A verbatim copy is needed of the lines below from the one containing "Divine Liturgy celebrated at Portsmouth" up to and including the one containing "bes Mrs. Layhe’s", excluding pictures.

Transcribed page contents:
++++++++++++++++++++

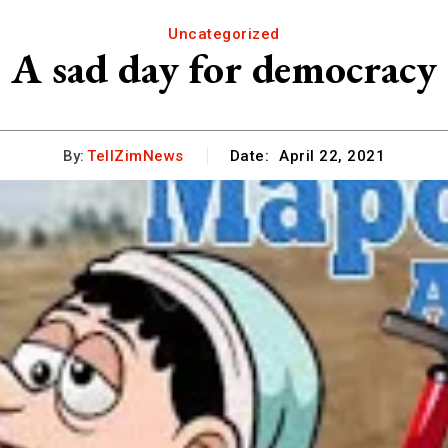
Uncategorized
A sad day for democracy
By:
TellZimNews
Date:
April 22, 2021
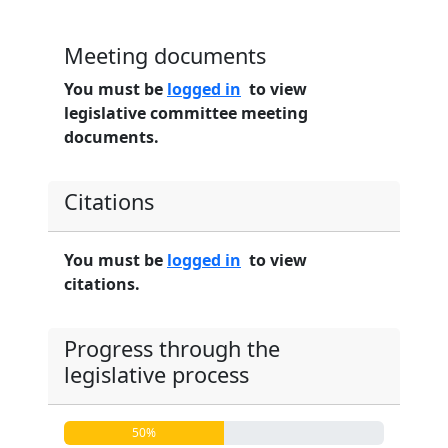
Meeting documents
You must be
logged in
to view
legislative committee meeting
documents.
Citations
You must be
logged in
to view
citations.
Progress through the
legislative process
50%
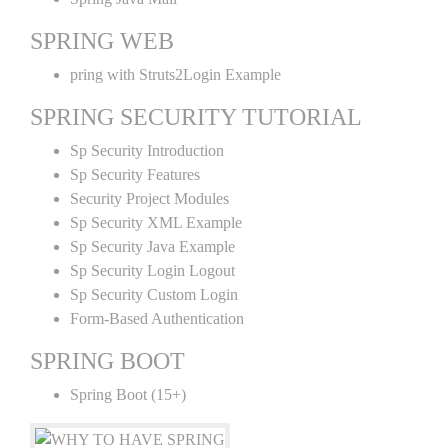
SPRING WEB
pring with Struts2Login Example
SPRING SECURITY TUTORIAL
Sp Security Introduction
Sp Security Features
Security Project Modules
Sp Security XML Example
Sp Security Java Example
Sp Security Login Logout
Sp Security Custom Login
Form-Based Authentication
SPRING BOOT
Spring Boot (15+)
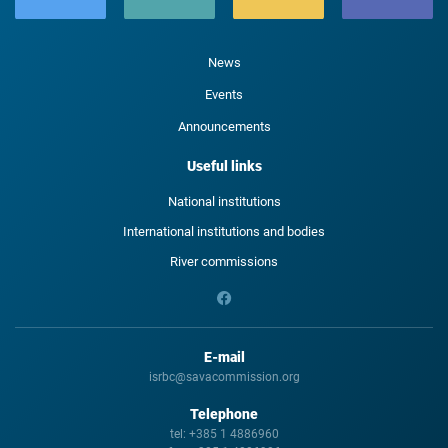
News
Events
Announcements
Useful links
National institutions
International institutions and bodies
River commissions
E-mail
isrbc@savacommission.org
Telephone
tel:
+385 1 4886960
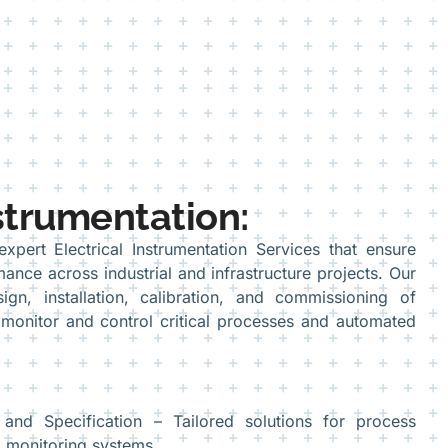
nstrumentation:
pert Electrical Instrumentation Services that ensure
mance across industrial and infrastructure projects. Our
ign, installation, calibration, and commissioning of
 monitor and control critical processes and automated
 and Specification – Tailored solutions for process
d monitoring systems.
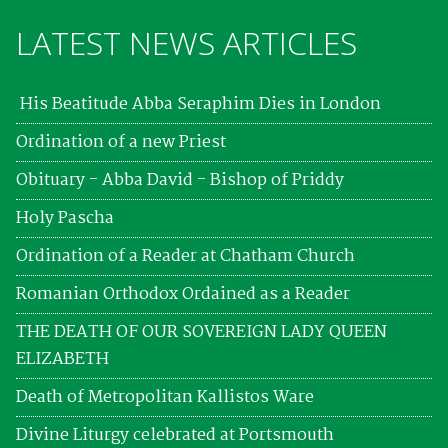
LATEST NEWS ARTICLES
His Beatitude Abba Seraphim Dies in London
Ordination of a new Priest
Obituary - Abba David - Bishop of Priddy
Holy Pascha
Ordination of a Reader at Chatham Church
Romanian Orthodox Ordained as a Reader
THE DEATH OF OUR SOVEREIGN LADY QUEEN
ELIZABETH
Death of Metropolitan Kallistos Ware
Divine Liturgy celebrated at Portsmouth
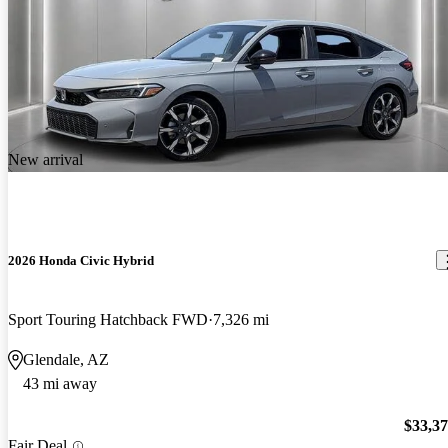
New arrival
2026 Honda Civic Hybrid
Sport Touring Hatchback FWD
7,326 mi
Glendale, AZ
43 mi away
$33,3
Fair Deal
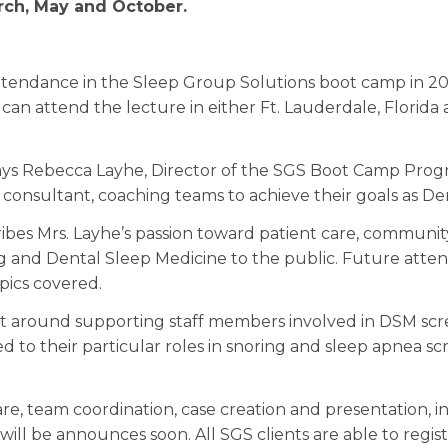
rch, May and October.
tendance in the Sleep Group Solutions boot camp in 2016
can attend the lecture in either Ft. Lauderdale, Florida 
 says Rebecca Layhe, Director of the SGS Boot Camp Progra
consultant, coaching teams to achieve their goals as Den
bes Mrs. Layhe’s passion toward patient care, communit
 and Dental Sleep Medicine to the public. Future attend
pics covered.
lt around supporting staff members involved in DSM sc
d to their particular roles in snoring and sleep apnea sc
re, team coordination, case creation and presentation, i
will be announces soon. All SGS clients are able to regist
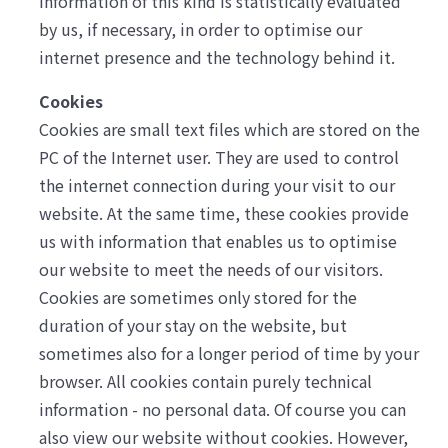
information of this kind is statistically evaluated
by us, if necessary, in order to optimise our
internet presence and the technology behind it.
Cookies
Cookies are small text files which are stored on the
PC of the Internet user. They are used to control
the internet connection during your visit to our
website. At the same time, these cookies provide
us with information that enables us to optimise
our website to meet the needs of our visitors.
Cookies are sometimes only stored for the
duration of your stay on the website, but
sometimes also for a longer period of time by your
browser. All cookies contain purely technical
information - no personal data. Of course you can
also view our website without cookies. However,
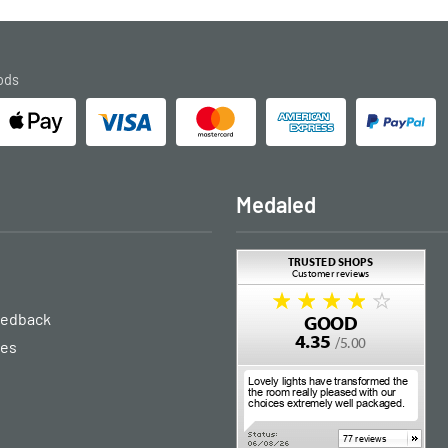
ods
Medaled
eedback
ies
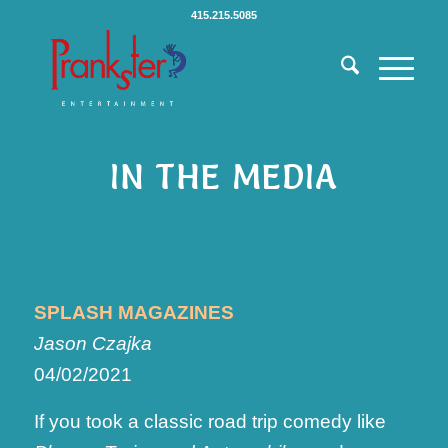
415.215.5085
IN THE MEDIA
SPLASH MAGAZINES
Jason Czajka
04/02/2021
If you took a classic road trip comedy like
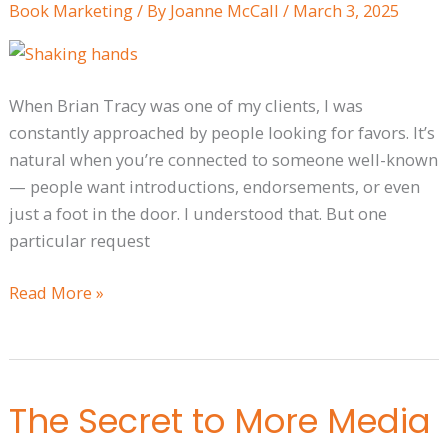
Book Marketing
/ By
Joanne McCall
/
March 3, 2025
Build
a
Relationship
When Brian Tracy was one of my clients, I was
constantly approached by people looking for favors. It’s
natural when you’re connected to someone well-known
— people want introductions, endorsements, or even
just a foot in the door. I understood that. But one
particular request
Read More »
The Secret to More Media
The
Secret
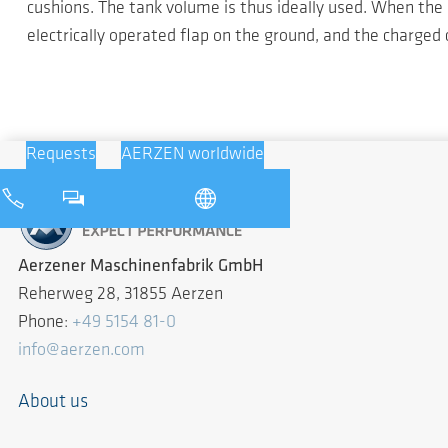
cushions. The tank volume is thus ideally used. When the 
electrically operated flap on the ground, and the charged
Requests
AERZEN worldwide
Aerzener Maschinenfabrik GmbH
Reherweg 28, 31855 Aerzen
Phone:
+49 5154 81-0
info@aerzen.com
About us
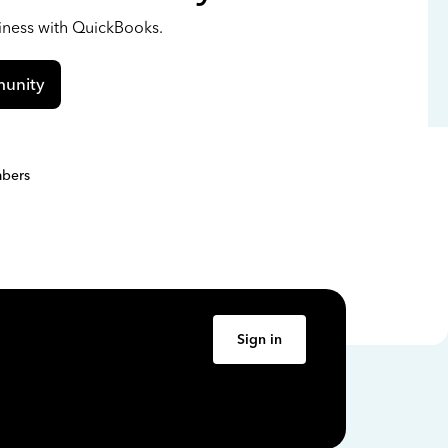
siness with QuickBooks.
unity
bers
Sign in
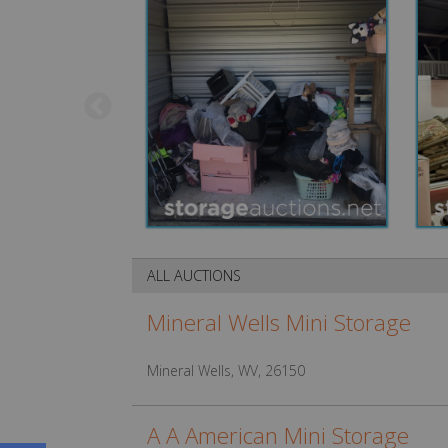
ALL AUCTIONS
Mineral Wells Mini Storage
Mineral Wells, WV, 26150
A A American Mini Storage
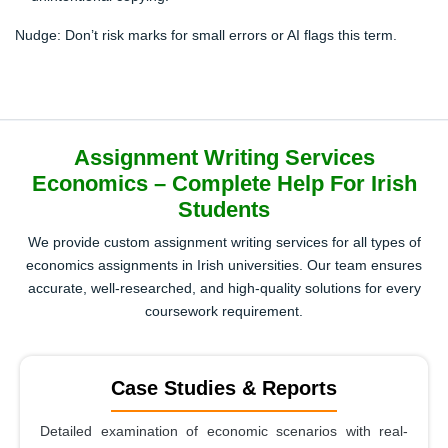
Nudge:
Don’t risk marks for small errors or AI flags this term.
Assignment Writing Services
Economics – Complete Help For Irish
Students
We provide custom assignment writing services for all types of
economics assignments in Irish universities. Our team ensures
accurate, well-researched, and high-quality solutions for every
coursework requirement.
Case Studies & Reports
Detailed examination of economic scenarios with real-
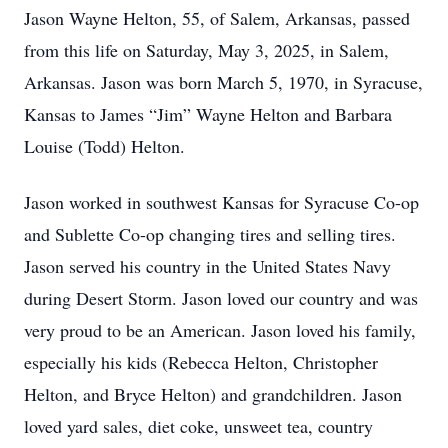
Jason Wayne Helton, 55, of Salem, Arkansas, passed
from this life on Saturday, May 3, 2025, in Salem,
Arkansas. Jason was born March 5, 1970, in Syracuse,
Kansas to James “Jim” Wayne Helton and Barbara
Louise (Todd) Helton.
Jason worked in southwest Kansas for Syracuse Co-op
and Sublette Co-op changing tires and selling tires.
Jason served his country in the United States Navy
during Desert Storm. Jason loved our country and was
very proud to be an American. Jason loved his family,
especially his kids (Rebecca Helton, Christopher
Helton, and Bryce Helton) and grandchildren. Jason
loved yard sales, diet coke, unsweet tea, country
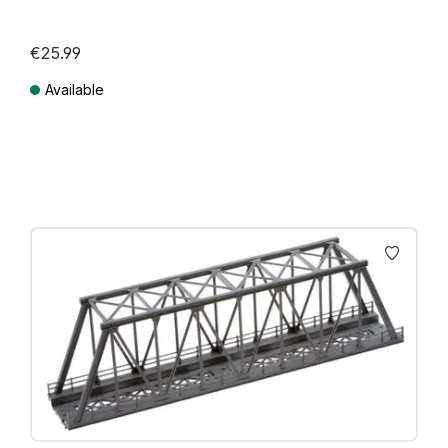
€25.99
Available
Prices incl. VAT plus shipping costs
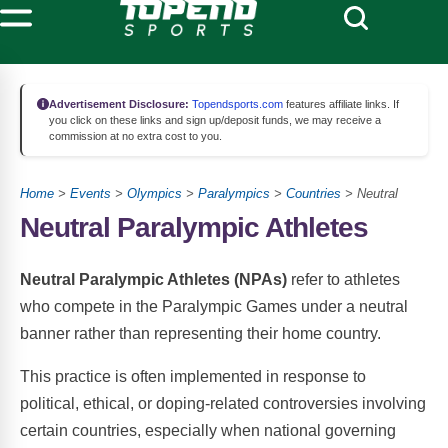
Advertisement Disclosure:
Topendsports.com
features affiliate links. If
you click on these links and sign up/deposit funds, we may receive a
commission at no extra cost to you.
Home
>
Events
>
Olympics
>
Paralympics
>
Countries
> Neutral
Neutral Paralympic Athletes
Neutral Paralympic Athletes (NPAs)
refer to athletes
who compete in the Paralympic Games under a neutral
banner rather than representing their home country.
This practice is often implemented in response to
political, ethical, or doping-related controversies involving
certain countries, especially when national governing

++++++++++++++++++++

◆ **EXERCISE RESULT**:
Divine Liturgy celebrated at Portsmouth
New arrival
2026 Honda Civic Hybrid
Sport Touring Hatchback FWD
7,326 mi
Glendale, AZ
43 mi away
$33,3
Fair Deal
rch, May and October.
tendance in the Sleep Group Solutions boot camp in 2016
can attend the lecture in either Ft. Lauderdale, Florida 
 says Rebecca Layhe, Director of the SGS Boot Camp Progra
consultant, coaching teams to achieve their goals as Den
bes Mrs. Layhe’s passion toward patient care, communit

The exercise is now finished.